- **WHAT YOU WILL DO**
All of the data that follows should be given again exactly, without its images.

Page-level text extractions:
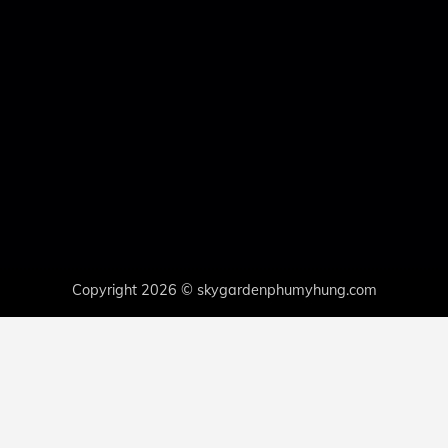
Copyright 2026 © skygardenphumyhung.com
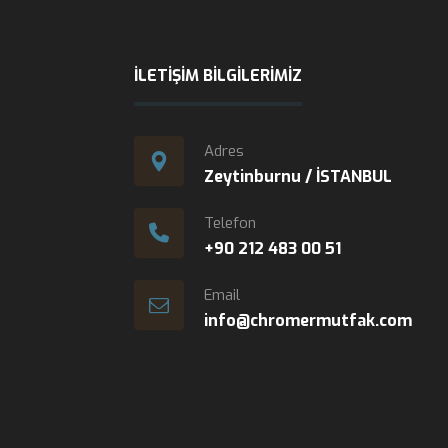
İLETIŞIM BILGILERIMIZ
Adres
Zeytinburnu / İSTANBUL
Telefon
+90 212 483 00 51
Email
info@chromermutfak.com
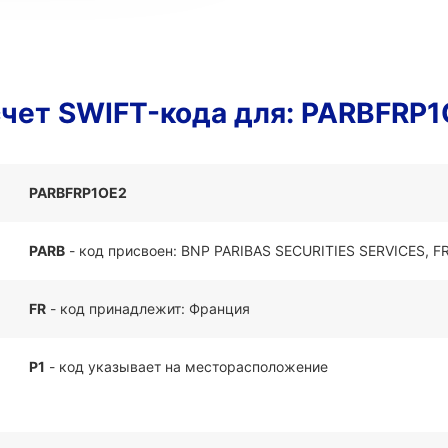
чет SWIFT-кода для: PARBFRP
PARBFRP1OE2
PARB
- код присвоен: BNP PARIBAS SECURITIES SERVICES, 
FR
- код принадлежит: Франция
P1
- код указывает на месторасположение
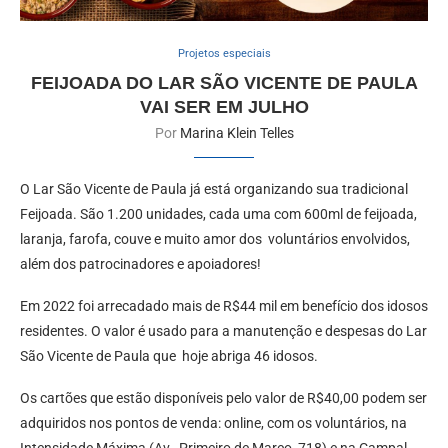
Projetos especiais
FEIJOADA DO LAR SÃO VICENTE DE PAULA
VAI SER EM JULHO
Por
Marina Klein Telles
O Lar São Vicente de Paula já está organizando sua tradicional
Feijoada. São 1.200 unidades, cada uma com 600ml de feijoada,
laranja, farofa, couve e muito amor dos voluntários envolvidos,
além dos patrocinadores e apoiadores!
Em 2022 foi arrecadado mais de R$44 mil em benefício dos idosos
residentes. O valor é usado para a manutenção e despesas do Lar
São Vicente de Paula que hoje abriga 46 idosos.
Os cartões que estão disponíveis pelo valor de R$40,00 podem ser
adquiridos nos pontos de venda: online, com os voluntários, na
Intensidade Máxima (Av. Primeiro de Março, 718) e na Campal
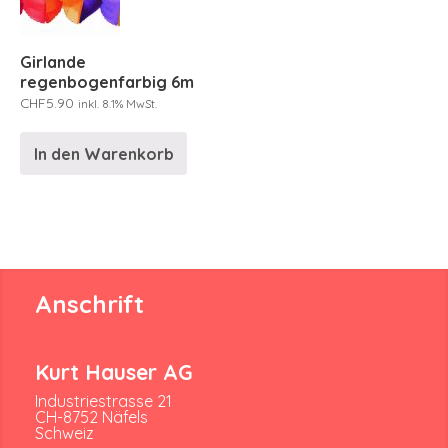
Girlande
regenbogenfarbig 6m
CHF
5.90
inkl. 8.1% MwSt.
In den Warenkorb
Anschrift
Kurt Hauser AG
Industriestrasse 21
CH-8752 Näfels
Schweiz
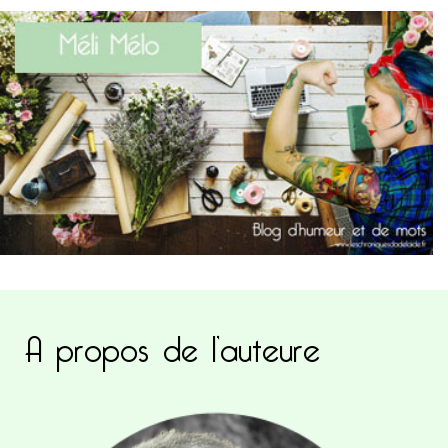
A propos de l’auteure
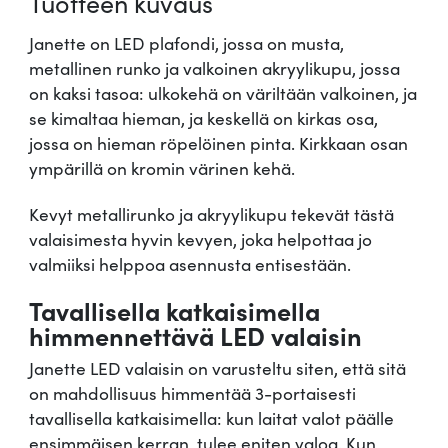
Tuotteen kuvaus
Janette on LED plafondi, jossa on musta,
metallinen runko ja valkoinen akryylikupu, jossa
on kaksi tasoa: ulkokehä on väriltään valkoinen, ja
se kimaltaa hieman, ja keskellä on kirkas osa,
jossa on hieman röpelöinen pinta. Kirkkaan osan
ympärillä on kromin värinen kehä.
Kevyt metallirunko ja akryylikupu tekevät tästä
valaisimesta hyvin kevyen, joka helpottaa jo
valmiiksi helppoa asennusta entisestään.
Tavallisella katkaisimella
himmennettävä LED valaisin
Janette LED valaisin on varusteltu siten, että sitä
on mahdollisuus himmentää 3-portaisesti
tavallisella katkaisimella: kun laitat valot päälle
ensimmäisen kerran, tulee eniten valoa. Kun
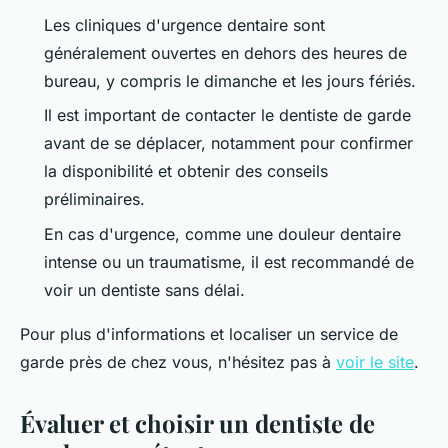
Les cliniques d'urgence dentaire sont
généralement ouvertes en dehors des heures de
bureau, y compris le dimanche et les jours fériés.
Il est important de contacter le dentiste de garde
avant de se déplacer, notamment pour confirmer
la disponibilité et obtenir des conseils
préliminaires.
En cas d'urgence, comme une douleur dentaire
intense ou un traumatisme, il est recommandé de
voir un dentiste sans délai.
Pour plus d'informations et localiser un service de
garde près de chez vous, n'hésitez pas à
voir le site
.
Évaluer et choisir un dentiste de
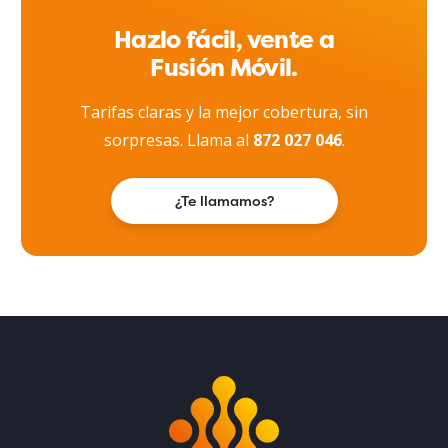
Hazlo fácil, vente a
Fusión Móvil.
Tarifas claras y la mejor cobertura, sin
sorpresas. Llama al
872 027 046
.
¿Te llamamos?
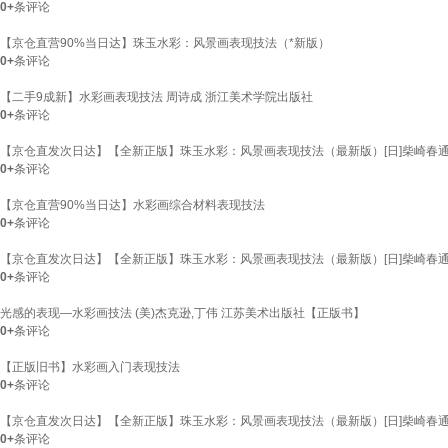
0+
条评论
【京仓直营90%当日达】珠玉水彩：风景画表现技法（*新版）
0+
条评论
【二手9成新】水彩画表现技法 周诗成 浙江美术学院出版社
0+
条评论
【京仓直发次日达】【全新正版】珠玉水彩：风景画表现技法（最新版）[日]柴崎春通
0+
条评论
【京仓直营90%当日达】水彩画综合材料表现技法
0+
条评论
【京仓直发次日达】【全新正版】珠玉水彩：风景画表现技法（最新版）[日]柴崎春通
0+
条评论
光感的表现—水彩画技法 (美)杰克逊,丁伟 江苏美术出版社【正版书】
0+
条评论
【正版旧书】水彩画入门表现技法
0+
条评论
【京仓直发次日达】【全新正版】珠玉水彩：风景画表现技法（最新版）[日]柴崎春通
0+
条评论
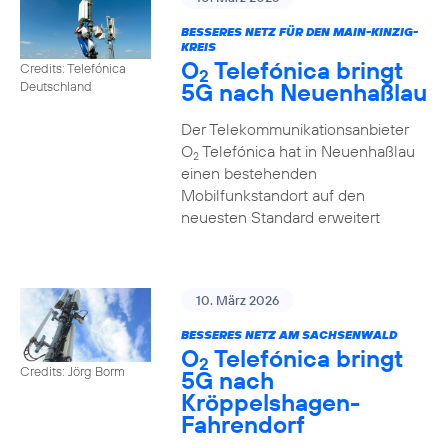
BESSERES NETZ FÜR DEN MAIN-KINZIG-
KREIS
O
Telefónica bringt
Credits: Telefónica
2
5G nach Neuenhaßlau
Deutschland
Der Telekommunikationsanbieter
O
Telefónica hat in Neuenhaßlau
2
einen bestehenden
Mobilfunkstandort auf den
neuesten Standard erweitert
10. März 2026
BESSERES NETZ AM SACHSENWALD
O
Telefónica bringt
2
Credits: Jörg Borm
5G nach
Kröppelshagen-
Fahrendorf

- **RESPONSE AREA**
Copyright 2026 © skygardenphumyhung.com
İLETIŞIM BILGILERIMIZ
Adres
Zeytinburnu / İSTANBUL
Telefon
+90 212 483 00 51
Email
info@chromermutfak.com
чет SWIFT-кода для: PARBFRP
PARBFRP1OE2
PARB
- код присвоен: BNP PARIBAS SECURITIES SERVICES, 
FR
- код принадлежит: Франция
P1
- код указывает на месторасположение
Projetos especiais
FEIJOADA DO LAR SÃO VICENTE DE PAULA
VAI SER EM JULHO
Por
Marina Klein Telles
O Lar São Vicente de Paula já está organizando sua tradicional
Feijoada. São 1.200 unidades, cada uma com 600ml de feijoada,
laranja, farofa, couve e muito amor dos voluntários envolvidos,
além dos patrocinadores e apoiadores!
Em 2022 foi arrecadado mais de R$44 mil em benefício dos idosos
residentes. O valor é usado para a manutenção e despesas do Lar
São Vicente de Paula que hoje abriga 46 idosos.
Os cartões que estão disponíveis pelo valor de R$40,00 podem ser
adquiridos nos pontos de venda: online, com os voluntários, na
Intensidade Máxima (Av. Primeiro de Março, 718) e na Campal
Girlande
regenbogenfarbig 6m
CHF
5.90
inkl. 8.1% MwSt.
In den Warenkorb
Anschrift
Kurt Hauser AG
Industriestrasse 21
CH-8752 Näfels
Schweiz
A propos de l’auteure
Tuotteen kuvaus
Janette on LED plafondi, jossa on musta,
metallinen runko ja valkoinen akryylikupu, jossa
on kaksi tasoa: ulkokehä on väriltään valkoinen, ja
se kimaltaa hieman, ja keskellä on kirkas osa,
jossa on hieman röpelöinen pinta. Kirkkaan osan
ympärillä on kromin värinen kehä.
Kevyt metallirunko ja akryylikupu tekevät tästä
valaisimesta hyvin kevyen, joka helpottaa jo
valmiiksi helppoa asennusta entisestään.
Tavallisella katkaisimella
himmennettävä LED valaisin
Janette LED valaisin on varusteltu siten, että sitä
on mahdollisuus himmentää 3-portaisesti
tavallisella katkaisimella: kun laitat valot päälle
ensimmäisen kerran, tulee eniten valoa. Kun
Les cliniques d'urgence dentaire sont
généralement ouvertes en dehors des heures de
bureau, y compris le dimanche et les jours fériés.
Il est important de contacter le dentiste de garde
avant de se déplacer, notamment pour confirmer
la disponibilité et obtenir des conseils
préliminaires.
En cas d'urgence, comme une douleur dentaire
intense ou un traumatisme, il est recommandé de
voir un dentiste sans délai.
Pour plus d'informations et localiser un service de
garde près de chez vous, n'hésitez pas à
voir le site
.
Évaluer et choisir un dentiste de
Hazlo fácil, vente a
Fusión Móvil.
Tarifas claras y la mejor cobertura, sin
sorpresas. Llama al
872 027 046
.
¿Te llamamos?
0+
条评论
【京仓直营90%当日达】珠玉水彩：风景画表现技法（*新版）
0+
条评论
【二手9成新】水彩画表现技法 周诗成 浙江美术学院出版社
0+
条评论
【京仓直发次日达】【全新正版】珠玉水彩：风景画表现技法（最新版）[日]柴崎春通
0+
条评论
【京仓直营90%当日达】水彩画综合材料表现技法
0+
条评论
【京仓直发次日达】【全新正版】珠玉水彩：风景画表现技法（最新版）[日]柴崎春通
0+
条评论
光感的表现—水彩画技法 (美)杰克逊,丁伟 江苏美术出版社【正版书】
0+
条评论
【正版旧书】水彩画入门表现技法
0+
条评论
【京仓直发次日达】【全新正版】珠玉水彩：风景画表现技法（最新版）[日]柴崎春通
0+
条评论
BESSERES NETZ FÜR DEN MAIN-KINZIG-
KREIS
O
Telefónica bringt
Credits: Telefónica
2
5G nach Neuenhaßlau
Deutschland
Der Telekommunikationsanbieter
O
Telefónica hat in Neuenhaßlau
2
einen bestehenden
Mobilfunkstandort auf den
neuesten Standard erweitert
10. März 2026
BESSERES NETZ AM SACHSENWALD
O
Telefónica bringt
2
Credits: Jörg Borm
5G nach
Kröppelshagen-
Fahrendorf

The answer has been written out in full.